Sports shop sector trends

Woman holding roller blade and purple helmet in sports shop

(last updated July 2019)

What has been happening in the sports goods retailing sector

The products sold in the sports goods retailing sector can be broadly split into those that are used during participation in a particular sporting activity, and those that are not.

Unsurprisingly, consumer spending on equipment and clothing for use while taking part in a sporting activity is strongly influenced by participation levels. According to Sport England research, overall sports participation is currently higher than it was in the mid-2000s, although there have been winners and losers with some sports having suffered from falling levels of participation while others have grown in popularity.

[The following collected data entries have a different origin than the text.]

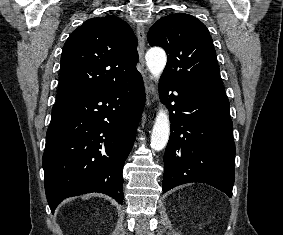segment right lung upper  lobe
Segmentation results:
<instances>
[{
	"label": "right lung upper lobe",
	"instance_id": "obj_1",
	"mask_svg": "<svg viewBox=\"0 0 283 235\" xmlns=\"http://www.w3.org/2000/svg\"><path fill=\"white\" fill-rule=\"evenodd\" d=\"M137 39L114 15L88 19L68 37L56 104L127 81L138 71Z\"/></svg>",
	"mask_w": 283,
	"mask_h": 235
}]
</instances>
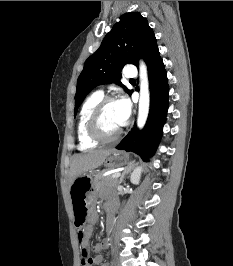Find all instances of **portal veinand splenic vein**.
<instances>
[{
    "instance_id": "1",
    "label": "portal vein and splenic vein",
    "mask_w": 233,
    "mask_h": 266,
    "mask_svg": "<svg viewBox=\"0 0 233 266\" xmlns=\"http://www.w3.org/2000/svg\"><path fill=\"white\" fill-rule=\"evenodd\" d=\"M121 173L120 172H116L114 174H112V178H118L120 177Z\"/></svg>"
}]
</instances>
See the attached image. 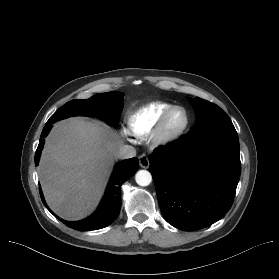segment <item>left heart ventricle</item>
Segmentation results:
<instances>
[{
    "label": "left heart ventricle",
    "mask_w": 279,
    "mask_h": 279,
    "mask_svg": "<svg viewBox=\"0 0 279 279\" xmlns=\"http://www.w3.org/2000/svg\"><path fill=\"white\" fill-rule=\"evenodd\" d=\"M184 123V113L181 110L174 111L167 120V132L175 133Z\"/></svg>",
    "instance_id": "obj_1"
}]
</instances>
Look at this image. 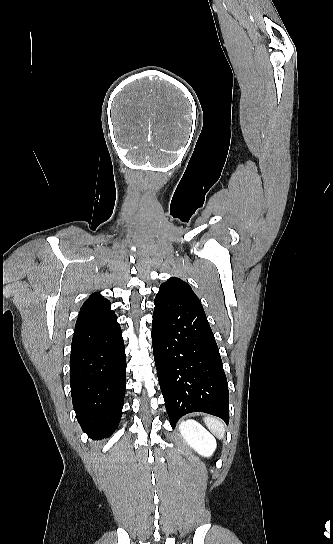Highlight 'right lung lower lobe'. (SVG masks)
Here are the masks:
<instances>
[{"label": "right lung lower lobe", "instance_id": "obj_1", "mask_svg": "<svg viewBox=\"0 0 333 544\" xmlns=\"http://www.w3.org/2000/svg\"><path fill=\"white\" fill-rule=\"evenodd\" d=\"M126 356L114 313L75 326L70 355L73 407L88 437H108L121 418Z\"/></svg>", "mask_w": 333, "mask_h": 544}]
</instances>
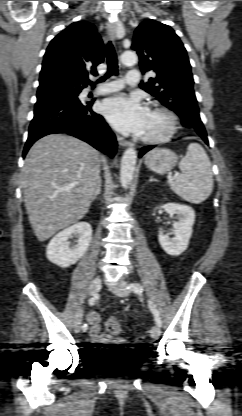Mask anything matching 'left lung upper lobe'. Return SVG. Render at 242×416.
Returning <instances> with one entry per match:
<instances>
[{
    "mask_svg": "<svg viewBox=\"0 0 242 416\" xmlns=\"http://www.w3.org/2000/svg\"><path fill=\"white\" fill-rule=\"evenodd\" d=\"M132 49L139 55L141 71L156 73L140 87L177 113L183 126L206 135L193 90L191 65L174 30L155 20H145L135 30Z\"/></svg>",
    "mask_w": 242,
    "mask_h": 416,
    "instance_id": "left-lung-upper-lobe-1",
    "label": "left lung upper lobe"
}]
</instances>
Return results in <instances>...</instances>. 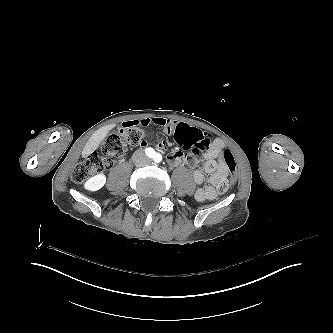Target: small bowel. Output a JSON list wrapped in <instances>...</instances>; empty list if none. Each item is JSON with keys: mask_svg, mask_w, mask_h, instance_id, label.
I'll return each mask as SVG.
<instances>
[{"mask_svg": "<svg viewBox=\"0 0 333 333\" xmlns=\"http://www.w3.org/2000/svg\"><path fill=\"white\" fill-rule=\"evenodd\" d=\"M132 123L142 127L157 126L168 132H174L178 127L184 126L182 123L165 117H146ZM198 133L203 135L201 132ZM140 145L143 149L152 145L163 150L168 149V144L165 142L158 144L155 142L152 144L147 140H142ZM225 147V143L222 140L214 139L210 148L205 153L203 166L196 169L193 173V180L197 185H201L205 181V175L209 176L207 180L208 184L198 188L195 192V199L198 202L215 200L222 193L220 185L225 181L230 172L228 165L222 160V153ZM166 161L171 166H183L187 163V156L181 151L173 150L167 154Z\"/></svg>", "mask_w": 333, "mask_h": 333, "instance_id": "1", "label": "small bowel"}]
</instances>
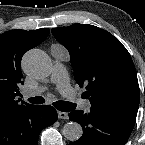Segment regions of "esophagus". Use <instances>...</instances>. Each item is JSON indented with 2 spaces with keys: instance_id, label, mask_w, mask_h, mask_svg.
<instances>
[{
  "instance_id": "1",
  "label": "esophagus",
  "mask_w": 145,
  "mask_h": 145,
  "mask_svg": "<svg viewBox=\"0 0 145 145\" xmlns=\"http://www.w3.org/2000/svg\"><path fill=\"white\" fill-rule=\"evenodd\" d=\"M58 118L59 119H68V113L58 111Z\"/></svg>"
}]
</instances>
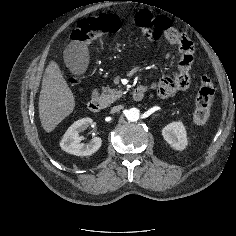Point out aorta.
<instances>
[{"instance_id": "1", "label": "aorta", "mask_w": 236, "mask_h": 236, "mask_svg": "<svg viewBox=\"0 0 236 236\" xmlns=\"http://www.w3.org/2000/svg\"><path fill=\"white\" fill-rule=\"evenodd\" d=\"M126 117H127L128 121L135 122L140 117V111L137 108H131L127 111Z\"/></svg>"}]
</instances>
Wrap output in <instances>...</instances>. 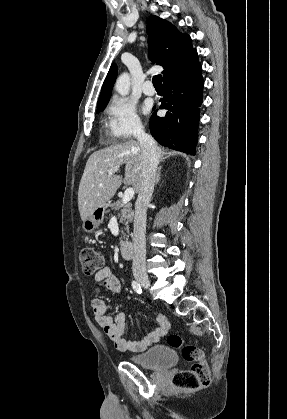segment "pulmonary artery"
<instances>
[{"mask_svg": "<svg viewBox=\"0 0 287 419\" xmlns=\"http://www.w3.org/2000/svg\"><path fill=\"white\" fill-rule=\"evenodd\" d=\"M142 90L144 94L148 96H153L155 94V89L153 88L151 81H145L142 86Z\"/></svg>", "mask_w": 287, "mask_h": 419, "instance_id": "obj_1", "label": "pulmonary artery"}]
</instances>
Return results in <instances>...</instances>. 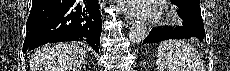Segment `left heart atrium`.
<instances>
[{
	"label": "left heart atrium",
	"instance_id": "obj_1",
	"mask_svg": "<svg viewBox=\"0 0 230 71\" xmlns=\"http://www.w3.org/2000/svg\"><path fill=\"white\" fill-rule=\"evenodd\" d=\"M126 5V9L135 14L147 15L151 12L152 1L150 0H132V1H124Z\"/></svg>",
	"mask_w": 230,
	"mask_h": 71
}]
</instances>
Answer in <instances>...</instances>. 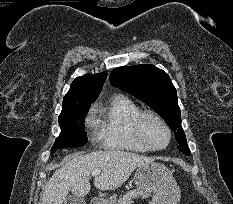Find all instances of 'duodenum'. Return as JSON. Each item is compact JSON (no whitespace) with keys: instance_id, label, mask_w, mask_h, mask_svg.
<instances>
[{"instance_id":"1","label":"duodenum","mask_w":233,"mask_h":204,"mask_svg":"<svg viewBox=\"0 0 233 204\" xmlns=\"http://www.w3.org/2000/svg\"><path fill=\"white\" fill-rule=\"evenodd\" d=\"M91 204H103V202L100 199L95 198L91 201Z\"/></svg>"}]
</instances>
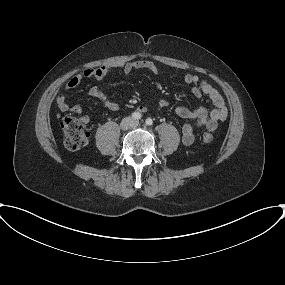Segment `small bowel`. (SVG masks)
I'll return each mask as SVG.
<instances>
[{
  "label": "small bowel",
  "mask_w": 285,
  "mask_h": 285,
  "mask_svg": "<svg viewBox=\"0 0 285 285\" xmlns=\"http://www.w3.org/2000/svg\"><path fill=\"white\" fill-rule=\"evenodd\" d=\"M113 69H117L123 74H131L135 70H147L153 74L158 73V67L153 61L140 59L133 62L122 64L116 68H90L84 70L82 73L72 77L65 85L66 90L76 88L84 78H94L96 80H103L108 72ZM186 83L192 85L191 92L194 96L200 97L202 94L207 95L212 101L214 108L208 110L205 107H198L190 109L185 106H179L176 108V114L182 118L191 120L190 122L183 125L181 130V141L185 146H190L194 140V131L197 127H206L209 130H215L218 123L226 120L228 115V108L222 95L215 89L208 81L201 79L197 75L187 74L184 77ZM89 94L97 99L99 103L105 108L111 111H117L119 105L117 102L109 99L105 93L97 86H92L89 89ZM57 106L62 112L72 111L74 113H82L83 107L81 104H74L70 106L64 94H59L56 99ZM167 106L166 100L159 102L158 108L164 109ZM147 108L145 106H139V112H145Z\"/></svg>",
  "instance_id": "obj_1"
}]
</instances>
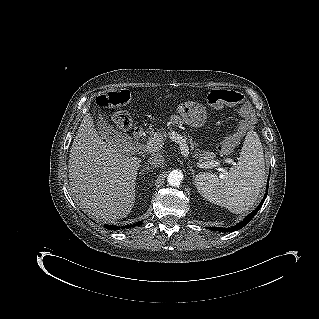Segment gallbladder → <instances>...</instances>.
Segmentation results:
<instances>
[{
  "label": "gallbladder",
  "instance_id": "obj_1",
  "mask_svg": "<svg viewBox=\"0 0 319 319\" xmlns=\"http://www.w3.org/2000/svg\"><path fill=\"white\" fill-rule=\"evenodd\" d=\"M97 128L99 129L100 133L105 135L108 139H119L123 138L124 135L117 130L114 129L112 125L108 123V121L102 116L99 115L97 118Z\"/></svg>",
  "mask_w": 319,
  "mask_h": 319
}]
</instances>
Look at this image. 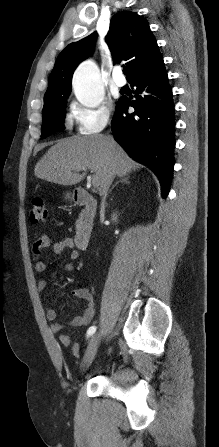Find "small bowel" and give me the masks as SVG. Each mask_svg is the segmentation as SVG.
I'll return each mask as SVG.
<instances>
[{
	"label": "small bowel",
	"instance_id": "c3829d8e",
	"mask_svg": "<svg viewBox=\"0 0 219 447\" xmlns=\"http://www.w3.org/2000/svg\"><path fill=\"white\" fill-rule=\"evenodd\" d=\"M50 246H52L54 252L56 253H62L66 250L69 251L70 262H68L65 265V271L66 272L73 271L74 269L73 261L78 260L80 256L78 249L75 247L74 240L70 237H64L52 244L50 237L48 235L43 234L39 236L37 240L34 242L33 249L35 254L39 255L43 249L48 248ZM35 270L40 273L44 272L46 270L45 261L40 259L37 260L35 263ZM37 287L39 291H44L47 287V282L45 280H39ZM72 295L85 301V309L83 313L80 316L74 317L73 319L69 320L66 323H62L57 320L56 310L54 308H47L46 318L50 323V329L52 332L57 333L66 326L83 327L91 322L95 311V301L89 288L86 286L74 288L72 290ZM60 341L66 347L71 346V338L68 335H61ZM72 352L76 356L79 355L80 347L78 344L72 345Z\"/></svg>",
	"mask_w": 219,
	"mask_h": 447
}]
</instances>
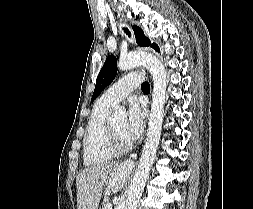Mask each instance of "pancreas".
<instances>
[{"label":"pancreas","instance_id":"obj_1","mask_svg":"<svg viewBox=\"0 0 253 209\" xmlns=\"http://www.w3.org/2000/svg\"><path fill=\"white\" fill-rule=\"evenodd\" d=\"M108 205H109V197L106 196L103 199L102 209H108Z\"/></svg>","mask_w":253,"mask_h":209}]
</instances>
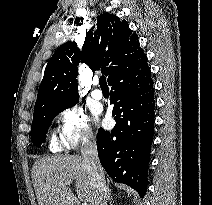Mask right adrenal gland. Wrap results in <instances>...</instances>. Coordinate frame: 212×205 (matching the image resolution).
<instances>
[{"instance_id":"2a0ac1e0","label":"right adrenal gland","mask_w":212,"mask_h":205,"mask_svg":"<svg viewBox=\"0 0 212 205\" xmlns=\"http://www.w3.org/2000/svg\"><path fill=\"white\" fill-rule=\"evenodd\" d=\"M111 199V194L109 192V188L107 187V201Z\"/></svg>"}]
</instances>
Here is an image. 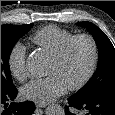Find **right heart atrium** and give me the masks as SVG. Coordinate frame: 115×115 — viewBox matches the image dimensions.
Segmentation results:
<instances>
[{"label": "right heart atrium", "mask_w": 115, "mask_h": 115, "mask_svg": "<svg viewBox=\"0 0 115 115\" xmlns=\"http://www.w3.org/2000/svg\"><path fill=\"white\" fill-rule=\"evenodd\" d=\"M8 68L12 76L19 82H24L29 77L26 64V47L18 42L13 45L8 55Z\"/></svg>", "instance_id": "right-heart-atrium-1"}]
</instances>
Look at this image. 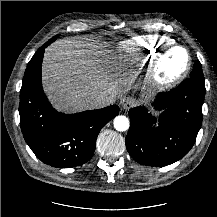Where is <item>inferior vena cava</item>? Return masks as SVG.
Wrapping results in <instances>:
<instances>
[{
  "label": "inferior vena cava",
  "instance_id": "obj_1",
  "mask_svg": "<svg viewBox=\"0 0 217 217\" xmlns=\"http://www.w3.org/2000/svg\"><path fill=\"white\" fill-rule=\"evenodd\" d=\"M86 102L90 109H99L112 104L114 98L105 94L96 93L88 96Z\"/></svg>",
  "mask_w": 217,
  "mask_h": 217
}]
</instances>
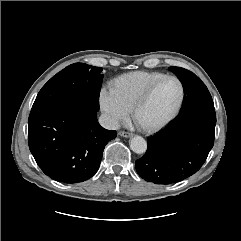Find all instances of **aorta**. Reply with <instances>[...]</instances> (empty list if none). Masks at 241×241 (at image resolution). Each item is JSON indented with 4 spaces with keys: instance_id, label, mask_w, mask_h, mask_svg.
<instances>
[{
    "instance_id": "aorta-1",
    "label": "aorta",
    "mask_w": 241,
    "mask_h": 241,
    "mask_svg": "<svg viewBox=\"0 0 241 241\" xmlns=\"http://www.w3.org/2000/svg\"><path fill=\"white\" fill-rule=\"evenodd\" d=\"M129 144H130L131 150L137 154H143L147 150V142L141 136H134L130 140Z\"/></svg>"
}]
</instances>
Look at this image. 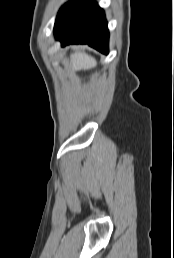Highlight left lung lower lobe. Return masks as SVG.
I'll list each match as a JSON object with an SVG mask.
<instances>
[{
  "label": "left lung lower lobe",
  "mask_w": 174,
  "mask_h": 258,
  "mask_svg": "<svg viewBox=\"0 0 174 258\" xmlns=\"http://www.w3.org/2000/svg\"><path fill=\"white\" fill-rule=\"evenodd\" d=\"M54 34L62 46L88 44L108 54L109 32L103 10L93 0H72L59 11Z\"/></svg>",
  "instance_id": "obj_1"
}]
</instances>
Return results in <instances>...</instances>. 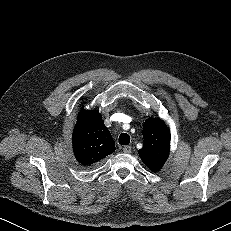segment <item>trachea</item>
I'll use <instances>...</instances> for the list:
<instances>
[{"label":"trachea","instance_id":"trachea-1","mask_svg":"<svg viewBox=\"0 0 231 231\" xmlns=\"http://www.w3.org/2000/svg\"><path fill=\"white\" fill-rule=\"evenodd\" d=\"M130 143V136L127 133H122L119 136V144L128 145Z\"/></svg>","mask_w":231,"mask_h":231}]
</instances>
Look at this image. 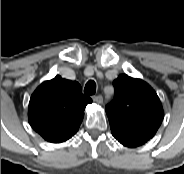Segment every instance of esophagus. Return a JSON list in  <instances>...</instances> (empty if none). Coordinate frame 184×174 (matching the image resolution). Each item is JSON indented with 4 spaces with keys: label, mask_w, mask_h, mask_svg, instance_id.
<instances>
[{
    "label": "esophagus",
    "mask_w": 184,
    "mask_h": 174,
    "mask_svg": "<svg viewBox=\"0 0 184 174\" xmlns=\"http://www.w3.org/2000/svg\"><path fill=\"white\" fill-rule=\"evenodd\" d=\"M93 101L97 104H102L103 103V97L101 95L94 96Z\"/></svg>",
    "instance_id": "esophagus-1"
}]
</instances>
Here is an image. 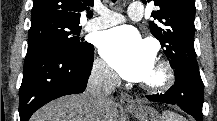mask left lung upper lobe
<instances>
[{"instance_id": "left-lung-upper-lobe-1", "label": "left lung upper lobe", "mask_w": 217, "mask_h": 121, "mask_svg": "<svg viewBox=\"0 0 217 121\" xmlns=\"http://www.w3.org/2000/svg\"><path fill=\"white\" fill-rule=\"evenodd\" d=\"M152 0H142L144 4ZM159 9L151 16L160 22H149L151 33L160 41L171 65L199 69L194 50L195 0H153Z\"/></svg>"}]
</instances>
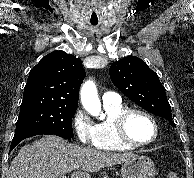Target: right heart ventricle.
<instances>
[{"label": "right heart ventricle", "instance_id": "right-heart-ventricle-1", "mask_svg": "<svg viewBox=\"0 0 194 178\" xmlns=\"http://www.w3.org/2000/svg\"><path fill=\"white\" fill-rule=\"evenodd\" d=\"M106 119L94 125L95 143L94 146L101 150L123 151L133 147L122 144L116 137L113 121L114 118L125 108L121 101L104 103Z\"/></svg>", "mask_w": 194, "mask_h": 178}]
</instances>
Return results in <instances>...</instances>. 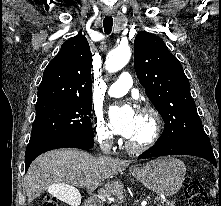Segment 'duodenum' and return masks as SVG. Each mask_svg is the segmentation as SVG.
I'll return each instance as SVG.
<instances>
[{
    "instance_id": "410a0bca",
    "label": "duodenum",
    "mask_w": 221,
    "mask_h": 206,
    "mask_svg": "<svg viewBox=\"0 0 221 206\" xmlns=\"http://www.w3.org/2000/svg\"><path fill=\"white\" fill-rule=\"evenodd\" d=\"M85 206H104L100 198L96 196H90L85 202Z\"/></svg>"
}]
</instances>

Overall sports participation has been boosted in recent years by:

  • government policy to try to reduce the level of obesity and improve the general health and fitness of the population
  • greatly improved results by UK sportspeople at high profile events like the Olympics, which has encouraged others to have a go as well
  • widespread media coverage, including more unusual sporting activities

Spending on sports leisurewear is affected by different factors, in particular:

  • the state of the economy. When the economy slumps people tend to trade down to cheaper alternatives or buy only when items are discounted. This was noted following the financial crisis in 2008, and again following the Brexit vote in 2016. The economy only started to recover in 2013 after the financial crisis and, in 2018, it has still not recovered following the Brexit vote. Low growth is forecast to continue for the foreseeable future
  • the performance of a national sports team. For example, poor performances at a World Cup or European Championships by the England football team always have an impact on sales of replica kit
  • the desirability of the product. JD Sports, for example, sells a large amount of in-demand products that are exclusive to them, which means that they rarely need to discount even when conditions on the High Street are difficult

Independent sports shops face strong competition from the multiple chains and from online retailers. It's not uncommon for would-be customers to visit a shop to test or try on a particular piece of equipment or clothing and then buy it from the online retailer that offers the best prices. Smaller businesses have also been hit by some of the big sportswear manufacturers refusing to supply them unless they sell over a certain value of their goods each year. Added to this, the High Street has suffered generally in recent years, with many big name closures. Rent and rates are high, parking is difficult and footfall has been falling. Despite this, it seems that sports shops have been less badly affected than others and there is still room in the market for the smaller business. You can improve the prospects for your sports shop by:

  • focussing on stocking products that have been identified as what the local market wants
  • becoming closely involved with local sports clubs, local sporting events and so on
  • providing a personal and accommodating service to customers
  • moving into online sales, either through their own website or through a third party like eBay or Amazon. This can give even a relatively small business a national - or even international - reach
  • offering repair or hire services

Keeping up to date with the sports goods retailing sector

The Sporting Goods Industry Association (SGIA) advertises itself as the voice of the UK Sporting Goods Industry. It represents a significant share of the UK sporting goods industry and lobbies government and sports bodies on issues affecting the industry and its members. As well as setting standards and developing industry specifications, it promotes the positive aspects of sport through combined marketing and commissions national and international research on the sporting goods market. There's also a number of specialist associations that cover individual retailing sub-sectors like golf, cycling, angling, fitness and so on and one of these may be appropriate depending on the exact nature of your business. Joining a trade association can be an excellent way of keeping up with developments in your industry, and membership usually brings other benefits as well.

Reading a trade journal is another good way of staying up to date with developments in your industry. Sports Insight is a trade journal for the whole of the sports industry in the UK and covers all of the sports, outdoor, cycling, nutrition, fitness, leisure, and tech news. It can be downloaded free from its website.

It is also worth reading general newspaper reports which relate to sports shops. For example in the mid 2010s a strong trend for buying sporting clothes as leisure wear ('athleisure') was reported in the press because it led to Sainsbury's launching their own athleisure range and saw profits at JD Sports rise by 66%. Despite reports that the trend for athleisure wear was fading, it remains strong in 2018 and is forecast to remain so in 2019.

Trade shows

You will be able to obtain a lot of useful information if you go to a trade show or exhibition for the sports goods retailing sector. Information about forthcoming trade shows can be found on the Exhibitions UK website.